[Page segmentation data]

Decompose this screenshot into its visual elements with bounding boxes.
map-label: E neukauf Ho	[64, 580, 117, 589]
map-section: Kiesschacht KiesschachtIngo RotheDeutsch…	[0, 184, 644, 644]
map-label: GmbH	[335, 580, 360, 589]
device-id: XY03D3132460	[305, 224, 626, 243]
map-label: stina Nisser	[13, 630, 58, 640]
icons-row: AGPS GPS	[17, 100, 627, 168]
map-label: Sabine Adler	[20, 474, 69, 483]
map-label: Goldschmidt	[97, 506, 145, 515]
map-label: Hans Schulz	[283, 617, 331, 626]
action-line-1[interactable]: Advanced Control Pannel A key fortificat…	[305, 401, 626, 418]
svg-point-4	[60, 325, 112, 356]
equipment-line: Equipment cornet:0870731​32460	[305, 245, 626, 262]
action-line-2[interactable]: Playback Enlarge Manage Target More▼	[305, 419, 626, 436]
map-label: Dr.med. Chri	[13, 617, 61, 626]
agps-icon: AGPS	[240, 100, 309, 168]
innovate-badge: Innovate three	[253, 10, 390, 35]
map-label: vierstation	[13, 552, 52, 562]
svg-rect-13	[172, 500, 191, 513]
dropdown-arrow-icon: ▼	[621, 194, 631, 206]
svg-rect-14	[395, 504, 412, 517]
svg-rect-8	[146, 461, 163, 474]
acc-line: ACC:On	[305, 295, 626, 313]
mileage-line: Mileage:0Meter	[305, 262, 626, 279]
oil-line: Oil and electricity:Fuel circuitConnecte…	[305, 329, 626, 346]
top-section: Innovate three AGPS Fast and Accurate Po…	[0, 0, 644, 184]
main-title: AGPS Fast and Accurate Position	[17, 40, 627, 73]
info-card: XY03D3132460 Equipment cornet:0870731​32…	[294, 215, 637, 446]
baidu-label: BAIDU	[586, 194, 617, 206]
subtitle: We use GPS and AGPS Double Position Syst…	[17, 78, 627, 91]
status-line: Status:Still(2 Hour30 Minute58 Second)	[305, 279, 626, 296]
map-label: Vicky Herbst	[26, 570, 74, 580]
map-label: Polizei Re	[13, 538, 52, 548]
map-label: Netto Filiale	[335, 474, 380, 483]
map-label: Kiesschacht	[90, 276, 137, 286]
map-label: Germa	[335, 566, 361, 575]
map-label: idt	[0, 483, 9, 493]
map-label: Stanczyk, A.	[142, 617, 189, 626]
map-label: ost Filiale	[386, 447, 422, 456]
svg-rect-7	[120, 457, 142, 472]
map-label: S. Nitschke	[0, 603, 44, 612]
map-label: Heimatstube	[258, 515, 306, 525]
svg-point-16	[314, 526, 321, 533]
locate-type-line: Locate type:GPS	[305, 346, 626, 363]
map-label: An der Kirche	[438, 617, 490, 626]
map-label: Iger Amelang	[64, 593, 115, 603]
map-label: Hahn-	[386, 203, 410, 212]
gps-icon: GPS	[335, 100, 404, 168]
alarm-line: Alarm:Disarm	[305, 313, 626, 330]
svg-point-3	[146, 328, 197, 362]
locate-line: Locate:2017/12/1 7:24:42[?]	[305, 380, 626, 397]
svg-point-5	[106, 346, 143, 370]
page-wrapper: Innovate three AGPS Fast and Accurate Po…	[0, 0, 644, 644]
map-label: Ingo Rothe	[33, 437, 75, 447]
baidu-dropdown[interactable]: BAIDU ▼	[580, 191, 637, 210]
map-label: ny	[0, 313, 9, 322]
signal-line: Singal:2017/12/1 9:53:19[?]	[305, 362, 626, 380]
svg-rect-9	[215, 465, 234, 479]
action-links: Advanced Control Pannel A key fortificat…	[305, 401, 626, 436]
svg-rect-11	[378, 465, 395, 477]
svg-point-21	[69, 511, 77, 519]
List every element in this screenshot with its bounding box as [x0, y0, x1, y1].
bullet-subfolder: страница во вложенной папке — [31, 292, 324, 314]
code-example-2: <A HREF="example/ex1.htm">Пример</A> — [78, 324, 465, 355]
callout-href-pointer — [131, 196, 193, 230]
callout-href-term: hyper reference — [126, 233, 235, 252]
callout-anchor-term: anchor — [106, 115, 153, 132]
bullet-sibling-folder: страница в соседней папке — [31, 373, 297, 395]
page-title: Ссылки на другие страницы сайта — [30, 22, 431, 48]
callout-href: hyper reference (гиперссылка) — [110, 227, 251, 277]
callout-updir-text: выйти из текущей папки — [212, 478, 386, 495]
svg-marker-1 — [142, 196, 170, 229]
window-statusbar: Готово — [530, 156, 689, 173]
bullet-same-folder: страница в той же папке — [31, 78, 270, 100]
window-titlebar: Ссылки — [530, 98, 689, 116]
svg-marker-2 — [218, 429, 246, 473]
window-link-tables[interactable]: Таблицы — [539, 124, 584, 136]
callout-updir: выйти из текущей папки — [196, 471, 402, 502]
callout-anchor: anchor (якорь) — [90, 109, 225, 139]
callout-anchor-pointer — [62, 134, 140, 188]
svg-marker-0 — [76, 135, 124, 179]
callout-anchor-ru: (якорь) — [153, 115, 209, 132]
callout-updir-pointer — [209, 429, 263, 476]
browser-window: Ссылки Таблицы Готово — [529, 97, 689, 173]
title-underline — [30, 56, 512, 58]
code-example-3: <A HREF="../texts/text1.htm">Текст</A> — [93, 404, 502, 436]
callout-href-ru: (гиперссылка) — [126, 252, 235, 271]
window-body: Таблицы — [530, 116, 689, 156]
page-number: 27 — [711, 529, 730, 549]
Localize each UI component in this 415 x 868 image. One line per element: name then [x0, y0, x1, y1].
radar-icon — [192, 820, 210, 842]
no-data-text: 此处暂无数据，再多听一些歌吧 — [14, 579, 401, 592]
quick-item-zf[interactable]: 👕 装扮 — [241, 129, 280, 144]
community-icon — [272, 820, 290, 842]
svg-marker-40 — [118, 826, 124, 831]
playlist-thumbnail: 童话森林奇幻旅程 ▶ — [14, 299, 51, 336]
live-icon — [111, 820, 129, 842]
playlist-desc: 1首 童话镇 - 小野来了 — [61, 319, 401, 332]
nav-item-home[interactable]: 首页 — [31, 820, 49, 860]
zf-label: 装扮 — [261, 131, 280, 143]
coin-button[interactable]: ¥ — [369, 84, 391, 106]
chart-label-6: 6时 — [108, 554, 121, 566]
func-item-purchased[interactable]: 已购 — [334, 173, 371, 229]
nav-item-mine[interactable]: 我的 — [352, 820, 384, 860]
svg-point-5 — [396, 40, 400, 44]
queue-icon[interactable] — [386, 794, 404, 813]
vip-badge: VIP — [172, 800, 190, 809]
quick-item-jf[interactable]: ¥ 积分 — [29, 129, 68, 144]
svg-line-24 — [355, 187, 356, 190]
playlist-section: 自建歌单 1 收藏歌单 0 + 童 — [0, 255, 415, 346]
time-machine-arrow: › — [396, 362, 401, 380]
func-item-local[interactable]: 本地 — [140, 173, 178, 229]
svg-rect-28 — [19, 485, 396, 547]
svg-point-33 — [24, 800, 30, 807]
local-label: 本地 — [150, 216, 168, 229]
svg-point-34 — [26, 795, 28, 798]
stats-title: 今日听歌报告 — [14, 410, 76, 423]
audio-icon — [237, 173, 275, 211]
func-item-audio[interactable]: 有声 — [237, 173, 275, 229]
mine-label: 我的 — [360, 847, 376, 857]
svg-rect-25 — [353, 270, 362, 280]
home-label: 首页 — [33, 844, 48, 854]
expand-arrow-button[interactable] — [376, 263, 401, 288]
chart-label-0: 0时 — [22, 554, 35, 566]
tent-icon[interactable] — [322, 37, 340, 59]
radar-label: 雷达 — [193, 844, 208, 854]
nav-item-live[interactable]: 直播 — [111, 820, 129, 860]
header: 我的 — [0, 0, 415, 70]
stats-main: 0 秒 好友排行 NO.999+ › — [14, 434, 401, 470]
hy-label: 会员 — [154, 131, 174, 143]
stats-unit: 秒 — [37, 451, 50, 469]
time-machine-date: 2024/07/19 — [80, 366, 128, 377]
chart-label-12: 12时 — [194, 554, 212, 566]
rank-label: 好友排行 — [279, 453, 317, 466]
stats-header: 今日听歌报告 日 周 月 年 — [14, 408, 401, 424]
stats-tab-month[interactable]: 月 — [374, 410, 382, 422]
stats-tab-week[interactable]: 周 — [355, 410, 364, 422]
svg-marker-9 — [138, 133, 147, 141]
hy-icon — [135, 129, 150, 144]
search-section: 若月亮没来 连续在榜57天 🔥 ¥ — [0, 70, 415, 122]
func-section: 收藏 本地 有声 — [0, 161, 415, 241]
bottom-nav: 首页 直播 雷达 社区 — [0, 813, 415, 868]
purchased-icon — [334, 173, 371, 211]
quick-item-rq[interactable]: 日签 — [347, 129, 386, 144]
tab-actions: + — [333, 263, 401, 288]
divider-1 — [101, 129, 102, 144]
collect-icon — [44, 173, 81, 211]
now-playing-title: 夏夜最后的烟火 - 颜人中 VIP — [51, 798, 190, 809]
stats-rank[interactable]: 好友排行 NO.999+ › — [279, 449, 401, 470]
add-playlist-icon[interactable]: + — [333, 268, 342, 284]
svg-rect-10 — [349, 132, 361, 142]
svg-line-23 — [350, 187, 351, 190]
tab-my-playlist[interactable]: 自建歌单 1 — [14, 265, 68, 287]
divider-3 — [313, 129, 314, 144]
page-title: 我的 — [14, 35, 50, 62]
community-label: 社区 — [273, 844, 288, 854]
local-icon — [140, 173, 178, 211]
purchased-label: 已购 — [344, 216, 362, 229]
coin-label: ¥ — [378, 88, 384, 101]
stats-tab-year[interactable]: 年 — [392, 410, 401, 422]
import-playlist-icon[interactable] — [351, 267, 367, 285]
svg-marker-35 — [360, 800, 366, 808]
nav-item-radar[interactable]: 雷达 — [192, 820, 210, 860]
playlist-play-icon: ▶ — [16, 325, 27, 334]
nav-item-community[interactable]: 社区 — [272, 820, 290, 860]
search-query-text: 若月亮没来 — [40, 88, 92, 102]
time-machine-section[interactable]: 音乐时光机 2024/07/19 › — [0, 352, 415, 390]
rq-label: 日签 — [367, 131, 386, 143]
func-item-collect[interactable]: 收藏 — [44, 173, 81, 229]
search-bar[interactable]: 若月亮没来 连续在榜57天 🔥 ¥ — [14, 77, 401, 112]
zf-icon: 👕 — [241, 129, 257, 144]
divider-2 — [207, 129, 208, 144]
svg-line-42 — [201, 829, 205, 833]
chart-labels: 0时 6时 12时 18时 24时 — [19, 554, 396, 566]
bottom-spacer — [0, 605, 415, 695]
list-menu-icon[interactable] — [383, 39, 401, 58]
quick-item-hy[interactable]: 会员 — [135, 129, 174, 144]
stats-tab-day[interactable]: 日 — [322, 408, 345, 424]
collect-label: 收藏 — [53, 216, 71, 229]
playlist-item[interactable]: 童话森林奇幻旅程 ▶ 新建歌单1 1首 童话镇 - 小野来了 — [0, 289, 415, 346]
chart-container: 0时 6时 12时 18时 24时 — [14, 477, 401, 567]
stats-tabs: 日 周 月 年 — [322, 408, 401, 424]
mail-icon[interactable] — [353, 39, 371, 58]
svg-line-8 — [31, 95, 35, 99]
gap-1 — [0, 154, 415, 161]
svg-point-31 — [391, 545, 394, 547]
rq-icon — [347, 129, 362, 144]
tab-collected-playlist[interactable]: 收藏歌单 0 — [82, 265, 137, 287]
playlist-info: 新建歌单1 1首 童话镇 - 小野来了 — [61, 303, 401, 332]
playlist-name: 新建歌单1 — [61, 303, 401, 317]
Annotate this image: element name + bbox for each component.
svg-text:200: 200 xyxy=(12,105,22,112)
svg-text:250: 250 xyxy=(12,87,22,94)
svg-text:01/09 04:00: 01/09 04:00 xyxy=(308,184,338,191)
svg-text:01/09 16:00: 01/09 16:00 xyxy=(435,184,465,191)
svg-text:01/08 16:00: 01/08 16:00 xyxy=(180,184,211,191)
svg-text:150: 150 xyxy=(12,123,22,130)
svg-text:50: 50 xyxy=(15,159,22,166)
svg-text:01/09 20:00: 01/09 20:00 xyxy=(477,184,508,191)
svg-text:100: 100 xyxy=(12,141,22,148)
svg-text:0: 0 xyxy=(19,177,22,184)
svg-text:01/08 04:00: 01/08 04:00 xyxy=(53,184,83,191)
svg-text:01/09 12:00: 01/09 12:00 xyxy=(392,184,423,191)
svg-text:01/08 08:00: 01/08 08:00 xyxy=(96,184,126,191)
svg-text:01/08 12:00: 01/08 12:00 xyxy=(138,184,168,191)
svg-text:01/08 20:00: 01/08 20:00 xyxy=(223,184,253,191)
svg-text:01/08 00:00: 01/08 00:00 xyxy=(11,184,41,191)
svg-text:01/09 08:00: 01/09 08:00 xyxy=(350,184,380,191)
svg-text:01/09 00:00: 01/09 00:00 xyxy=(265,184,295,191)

#### Problem statement
Copy every line from the records above that contains the string "Advanced".

#### The completed task
action-line-1[interactable]: Advanced Control Pannel A key fortificat…	[305, 401, 626, 418]
action-links: Advanced Control Pannel A key fortificat…	[305, 401, 626, 436]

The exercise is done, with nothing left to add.